* **PROBLEM REQUIREMENTS**
Your answer should be an exact copy of all the entries, free of pictures.

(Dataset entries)

╔══

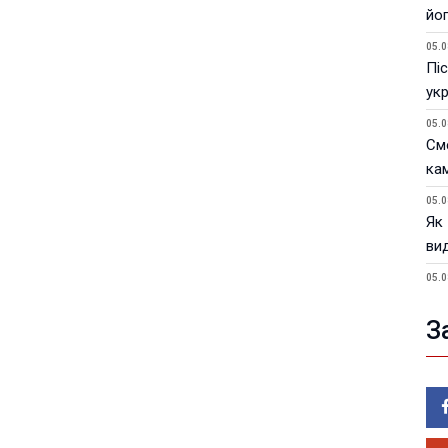
йо
05.0
Піс
ук
05.0
См
ка
05.0
Як
ви
05.0
У 
пи
З
05.0
Фік
ві
05.0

╚══

* **YOUR RESPONSE**
йо
05.0
Піс
ук
05.0
См
ка
05.0
Як
ви
05.0
У 
пи
З
05.0
Фік
ві
05.0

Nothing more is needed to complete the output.